*EXERCISE INPUT:*
<<<<

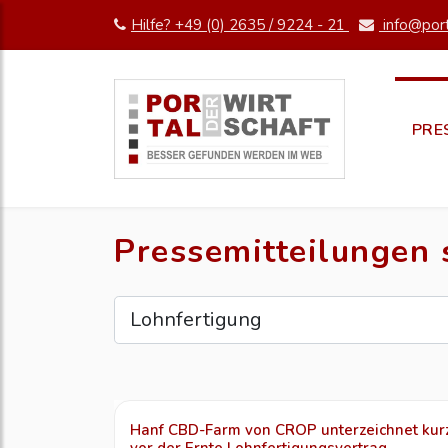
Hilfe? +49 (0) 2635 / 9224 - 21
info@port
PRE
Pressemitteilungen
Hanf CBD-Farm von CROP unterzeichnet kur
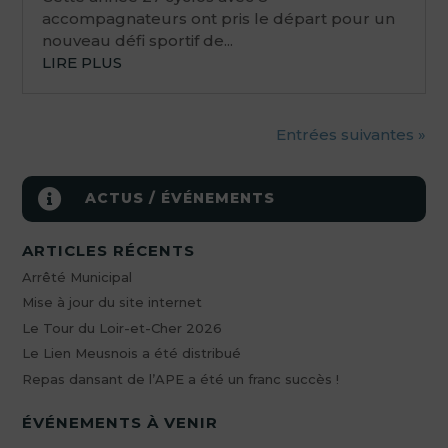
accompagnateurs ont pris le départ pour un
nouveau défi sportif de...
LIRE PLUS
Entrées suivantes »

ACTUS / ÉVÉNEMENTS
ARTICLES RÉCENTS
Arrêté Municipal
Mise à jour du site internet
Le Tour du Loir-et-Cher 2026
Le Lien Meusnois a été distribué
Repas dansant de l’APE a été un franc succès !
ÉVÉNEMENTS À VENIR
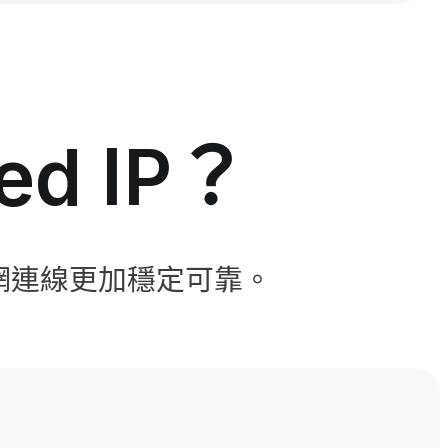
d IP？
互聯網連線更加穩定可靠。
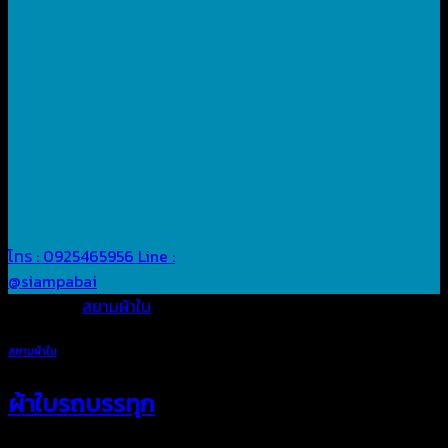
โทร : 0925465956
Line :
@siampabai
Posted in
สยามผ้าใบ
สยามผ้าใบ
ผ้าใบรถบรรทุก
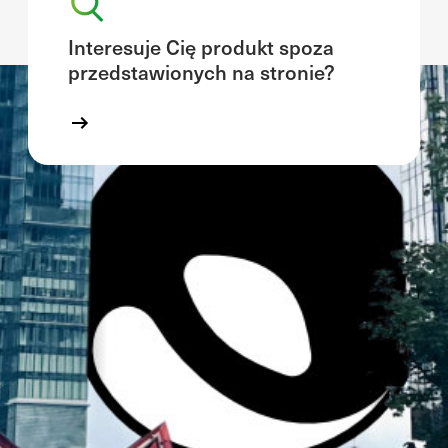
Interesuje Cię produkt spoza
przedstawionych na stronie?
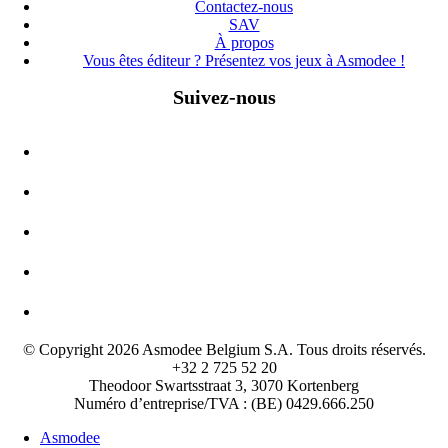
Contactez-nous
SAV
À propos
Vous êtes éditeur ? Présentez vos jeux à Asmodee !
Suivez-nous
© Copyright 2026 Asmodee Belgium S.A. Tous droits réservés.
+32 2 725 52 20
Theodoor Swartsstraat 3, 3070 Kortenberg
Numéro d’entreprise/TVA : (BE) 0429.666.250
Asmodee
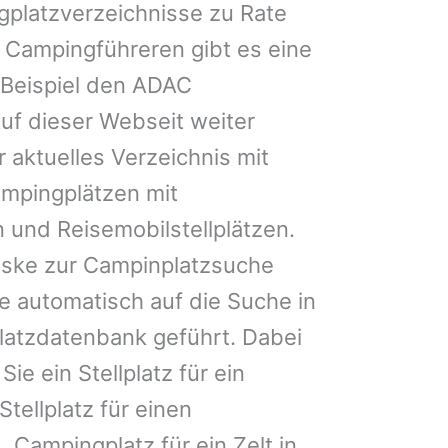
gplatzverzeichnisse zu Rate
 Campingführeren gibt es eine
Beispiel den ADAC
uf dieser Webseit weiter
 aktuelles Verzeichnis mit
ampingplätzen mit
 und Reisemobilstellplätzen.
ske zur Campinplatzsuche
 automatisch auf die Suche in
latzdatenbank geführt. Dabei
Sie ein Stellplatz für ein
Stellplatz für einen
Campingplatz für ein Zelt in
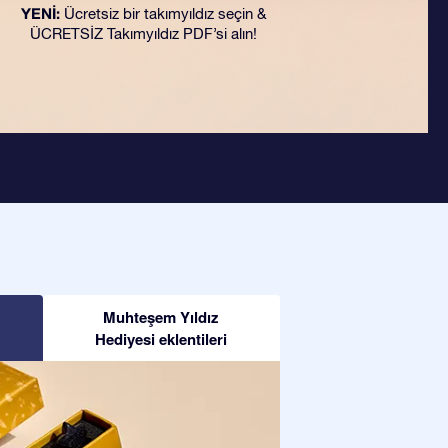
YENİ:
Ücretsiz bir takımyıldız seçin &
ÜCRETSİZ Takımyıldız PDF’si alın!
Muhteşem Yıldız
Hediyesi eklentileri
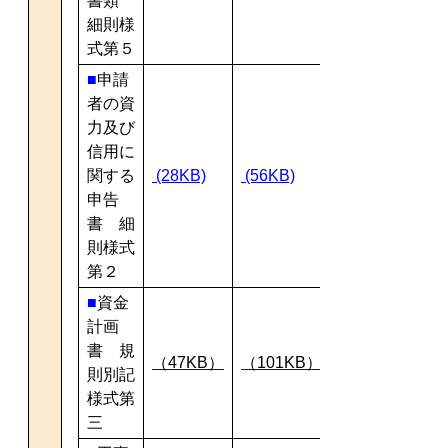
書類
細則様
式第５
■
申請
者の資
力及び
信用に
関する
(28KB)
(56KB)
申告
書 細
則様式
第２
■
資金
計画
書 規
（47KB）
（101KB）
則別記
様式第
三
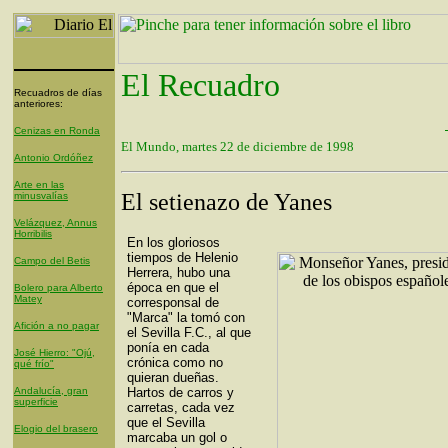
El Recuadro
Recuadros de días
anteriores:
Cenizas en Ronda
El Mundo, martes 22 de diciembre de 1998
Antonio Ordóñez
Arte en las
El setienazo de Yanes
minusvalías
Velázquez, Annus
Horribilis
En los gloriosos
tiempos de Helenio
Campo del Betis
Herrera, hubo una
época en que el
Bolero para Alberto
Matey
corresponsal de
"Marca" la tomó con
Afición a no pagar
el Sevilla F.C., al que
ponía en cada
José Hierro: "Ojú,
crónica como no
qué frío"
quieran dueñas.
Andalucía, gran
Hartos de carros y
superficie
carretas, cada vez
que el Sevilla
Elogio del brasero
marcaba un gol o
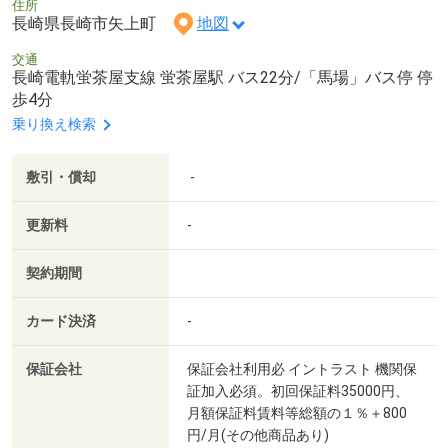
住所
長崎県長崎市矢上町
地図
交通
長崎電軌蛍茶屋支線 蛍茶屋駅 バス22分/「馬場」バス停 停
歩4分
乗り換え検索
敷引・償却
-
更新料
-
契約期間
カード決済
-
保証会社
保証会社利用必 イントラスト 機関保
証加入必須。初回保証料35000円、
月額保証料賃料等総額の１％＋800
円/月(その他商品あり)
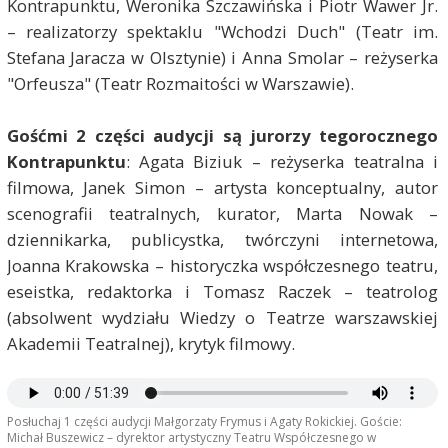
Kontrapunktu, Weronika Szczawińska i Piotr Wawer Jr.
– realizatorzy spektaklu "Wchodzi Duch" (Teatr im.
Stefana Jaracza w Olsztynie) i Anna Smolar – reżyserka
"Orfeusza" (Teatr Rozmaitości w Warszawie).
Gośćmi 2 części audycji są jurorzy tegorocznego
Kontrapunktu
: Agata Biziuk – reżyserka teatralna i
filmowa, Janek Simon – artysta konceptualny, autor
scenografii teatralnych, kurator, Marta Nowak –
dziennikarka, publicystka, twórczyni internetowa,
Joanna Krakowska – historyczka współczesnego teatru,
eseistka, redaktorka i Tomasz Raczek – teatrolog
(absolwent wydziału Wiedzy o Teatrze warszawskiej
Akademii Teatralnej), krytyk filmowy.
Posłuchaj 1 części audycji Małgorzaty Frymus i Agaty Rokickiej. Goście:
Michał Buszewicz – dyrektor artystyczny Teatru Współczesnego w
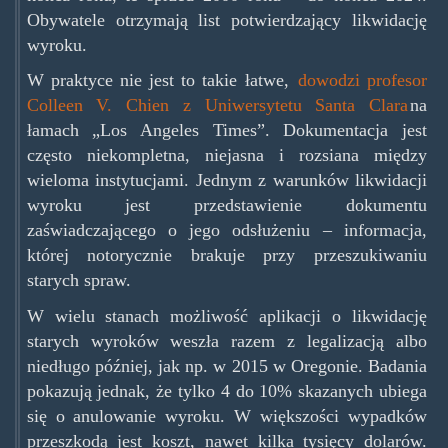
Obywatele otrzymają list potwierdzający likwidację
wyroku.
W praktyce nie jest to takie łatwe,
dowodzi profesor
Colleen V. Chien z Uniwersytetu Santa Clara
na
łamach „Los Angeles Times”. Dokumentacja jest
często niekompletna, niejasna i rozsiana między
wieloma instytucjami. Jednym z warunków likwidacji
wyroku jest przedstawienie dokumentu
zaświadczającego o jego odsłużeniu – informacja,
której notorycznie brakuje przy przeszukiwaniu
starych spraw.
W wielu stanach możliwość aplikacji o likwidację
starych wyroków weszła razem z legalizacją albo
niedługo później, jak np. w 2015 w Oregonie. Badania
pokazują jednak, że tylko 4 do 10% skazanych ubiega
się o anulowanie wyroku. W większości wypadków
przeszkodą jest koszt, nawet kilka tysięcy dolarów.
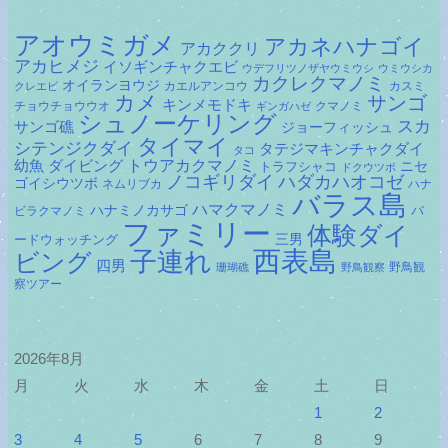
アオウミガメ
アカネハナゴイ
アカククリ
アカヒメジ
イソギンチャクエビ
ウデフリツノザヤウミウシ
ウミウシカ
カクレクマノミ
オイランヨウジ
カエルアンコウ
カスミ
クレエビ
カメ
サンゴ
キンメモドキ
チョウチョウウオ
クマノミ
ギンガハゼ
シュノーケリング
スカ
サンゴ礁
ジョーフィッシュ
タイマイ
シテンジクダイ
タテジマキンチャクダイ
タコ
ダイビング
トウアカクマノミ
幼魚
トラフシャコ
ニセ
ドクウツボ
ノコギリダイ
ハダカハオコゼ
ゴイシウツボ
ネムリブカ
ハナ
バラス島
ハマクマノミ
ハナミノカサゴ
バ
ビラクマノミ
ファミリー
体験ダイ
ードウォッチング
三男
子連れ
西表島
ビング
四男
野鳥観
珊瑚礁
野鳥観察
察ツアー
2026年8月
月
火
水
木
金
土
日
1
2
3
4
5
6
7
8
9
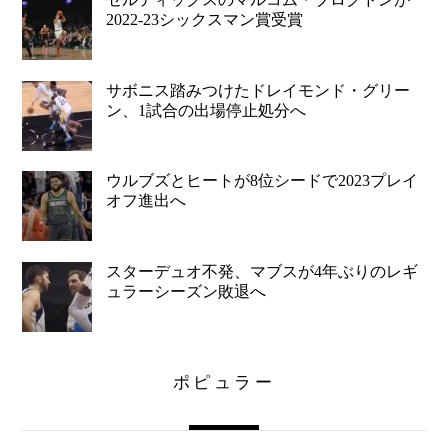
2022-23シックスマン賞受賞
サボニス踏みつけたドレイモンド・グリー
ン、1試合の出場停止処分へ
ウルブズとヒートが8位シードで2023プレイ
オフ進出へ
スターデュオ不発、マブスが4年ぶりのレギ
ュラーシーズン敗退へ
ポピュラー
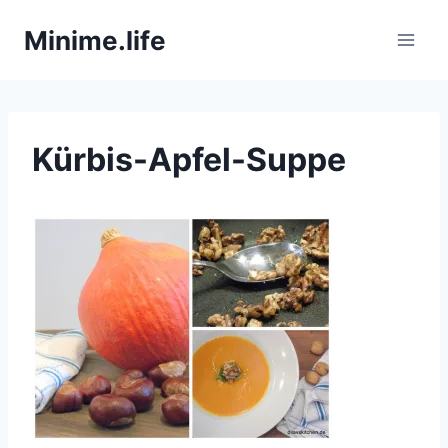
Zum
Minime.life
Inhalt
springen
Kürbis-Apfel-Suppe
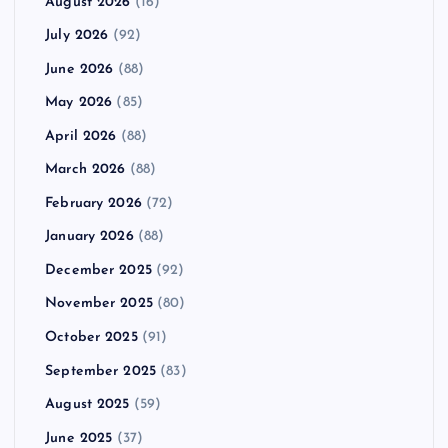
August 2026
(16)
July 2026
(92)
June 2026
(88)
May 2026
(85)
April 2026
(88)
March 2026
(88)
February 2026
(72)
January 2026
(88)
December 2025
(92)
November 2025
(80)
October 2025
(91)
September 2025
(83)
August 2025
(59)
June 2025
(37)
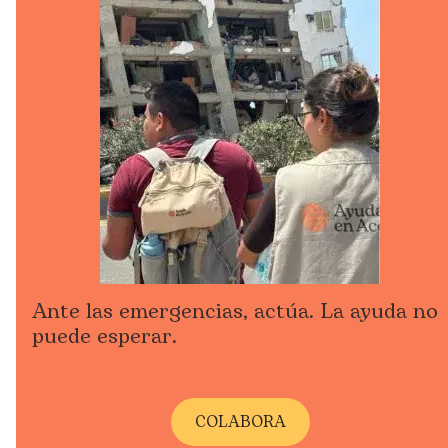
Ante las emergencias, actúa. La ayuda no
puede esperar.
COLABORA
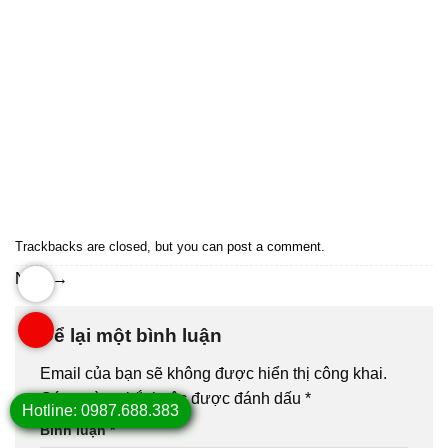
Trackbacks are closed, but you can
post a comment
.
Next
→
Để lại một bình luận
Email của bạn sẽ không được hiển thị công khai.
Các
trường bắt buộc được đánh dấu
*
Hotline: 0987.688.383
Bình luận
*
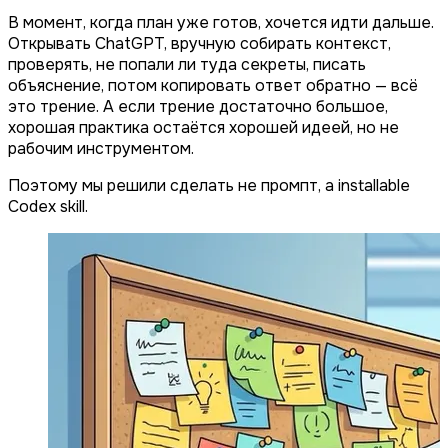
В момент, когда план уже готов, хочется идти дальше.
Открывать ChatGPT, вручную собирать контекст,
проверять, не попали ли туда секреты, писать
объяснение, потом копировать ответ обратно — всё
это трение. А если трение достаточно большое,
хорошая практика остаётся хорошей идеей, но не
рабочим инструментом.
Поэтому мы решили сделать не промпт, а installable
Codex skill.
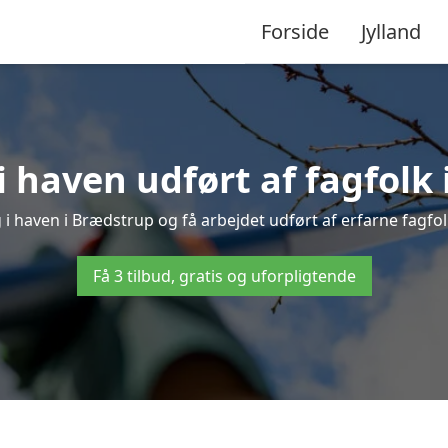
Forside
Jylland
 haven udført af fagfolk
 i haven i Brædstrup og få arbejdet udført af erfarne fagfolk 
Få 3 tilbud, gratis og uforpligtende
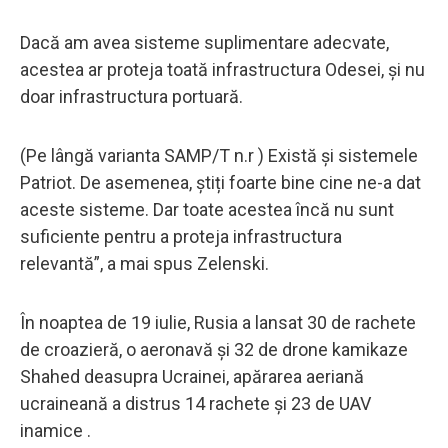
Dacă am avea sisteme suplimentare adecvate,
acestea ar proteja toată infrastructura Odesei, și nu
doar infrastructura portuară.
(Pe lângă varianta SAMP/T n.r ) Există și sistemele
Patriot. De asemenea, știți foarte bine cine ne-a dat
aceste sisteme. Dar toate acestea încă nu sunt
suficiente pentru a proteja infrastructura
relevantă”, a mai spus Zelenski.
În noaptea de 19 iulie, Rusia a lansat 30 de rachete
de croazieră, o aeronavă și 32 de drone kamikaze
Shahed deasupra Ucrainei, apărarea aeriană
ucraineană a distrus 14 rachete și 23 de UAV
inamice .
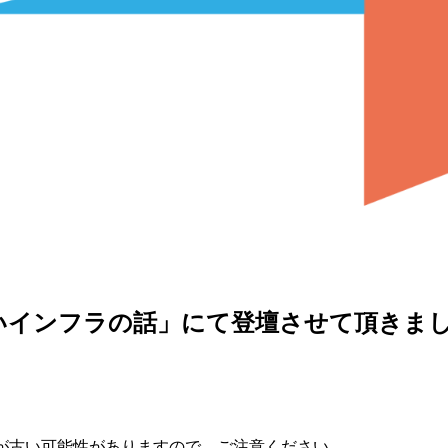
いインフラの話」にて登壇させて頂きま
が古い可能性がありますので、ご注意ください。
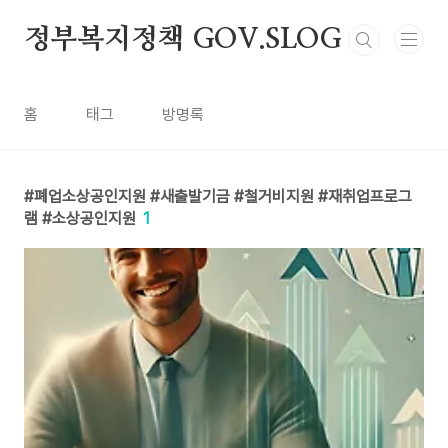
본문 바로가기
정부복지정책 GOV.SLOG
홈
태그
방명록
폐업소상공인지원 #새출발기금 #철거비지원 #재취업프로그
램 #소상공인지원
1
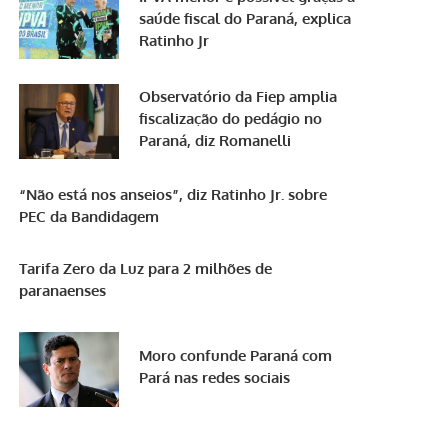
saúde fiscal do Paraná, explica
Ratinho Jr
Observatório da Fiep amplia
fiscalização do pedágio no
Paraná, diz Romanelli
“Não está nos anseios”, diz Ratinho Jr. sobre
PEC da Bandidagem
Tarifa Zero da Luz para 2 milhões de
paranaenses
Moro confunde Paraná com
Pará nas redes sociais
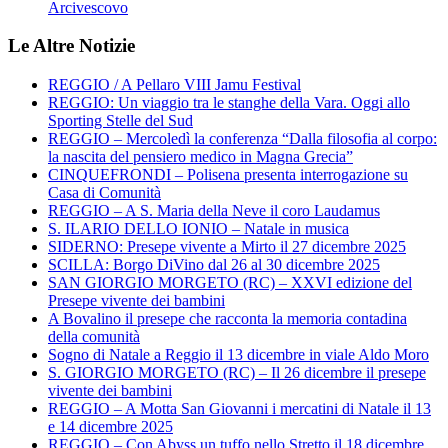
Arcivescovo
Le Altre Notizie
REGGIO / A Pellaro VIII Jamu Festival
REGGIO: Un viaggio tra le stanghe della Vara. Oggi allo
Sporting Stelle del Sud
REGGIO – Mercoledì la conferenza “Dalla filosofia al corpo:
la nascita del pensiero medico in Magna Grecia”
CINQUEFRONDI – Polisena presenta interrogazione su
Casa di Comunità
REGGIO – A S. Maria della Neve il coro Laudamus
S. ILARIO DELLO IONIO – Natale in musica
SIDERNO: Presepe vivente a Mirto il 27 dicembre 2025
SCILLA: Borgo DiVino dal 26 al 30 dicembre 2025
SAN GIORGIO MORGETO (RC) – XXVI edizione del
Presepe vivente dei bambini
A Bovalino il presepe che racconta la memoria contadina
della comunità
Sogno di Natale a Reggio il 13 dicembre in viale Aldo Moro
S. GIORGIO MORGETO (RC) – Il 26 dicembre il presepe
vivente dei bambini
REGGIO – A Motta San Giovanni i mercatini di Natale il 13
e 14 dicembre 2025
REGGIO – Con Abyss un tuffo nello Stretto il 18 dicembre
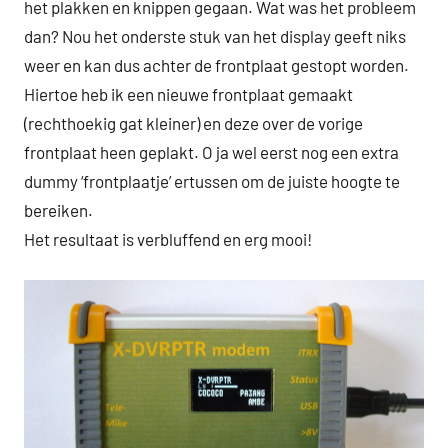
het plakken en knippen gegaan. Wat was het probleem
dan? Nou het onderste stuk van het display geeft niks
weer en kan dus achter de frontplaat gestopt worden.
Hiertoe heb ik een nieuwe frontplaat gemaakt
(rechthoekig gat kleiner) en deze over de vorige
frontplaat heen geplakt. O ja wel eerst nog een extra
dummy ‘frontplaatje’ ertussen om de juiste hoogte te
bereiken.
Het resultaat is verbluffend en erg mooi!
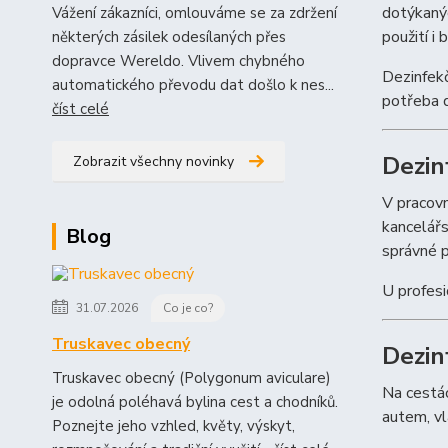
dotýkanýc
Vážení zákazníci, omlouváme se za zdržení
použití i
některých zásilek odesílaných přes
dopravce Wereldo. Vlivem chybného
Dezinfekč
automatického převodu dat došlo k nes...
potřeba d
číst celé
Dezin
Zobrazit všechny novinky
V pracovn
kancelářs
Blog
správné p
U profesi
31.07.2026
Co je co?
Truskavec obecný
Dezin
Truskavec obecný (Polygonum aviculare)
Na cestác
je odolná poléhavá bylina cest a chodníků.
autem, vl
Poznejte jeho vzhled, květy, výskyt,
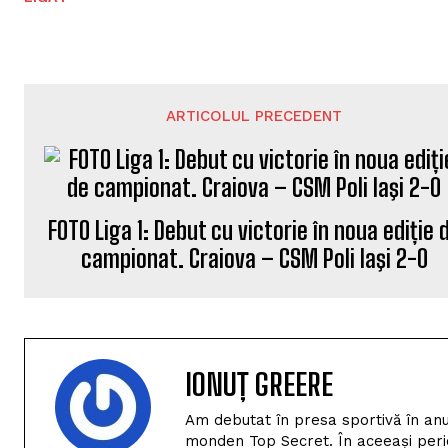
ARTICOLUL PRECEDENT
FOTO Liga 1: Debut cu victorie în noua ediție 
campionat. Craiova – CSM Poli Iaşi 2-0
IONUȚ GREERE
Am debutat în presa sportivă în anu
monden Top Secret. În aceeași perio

>>>>

*TASK TO CARRY OUT:* What this exercise asks for is every line of the data above with the word "acestea".

*RESPONSE FOR THIS EXERCISE:*
acestea ar proteja toată infrastructura Odesei, și nu
aceste sisteme. Dar toate acestea încă nu sunt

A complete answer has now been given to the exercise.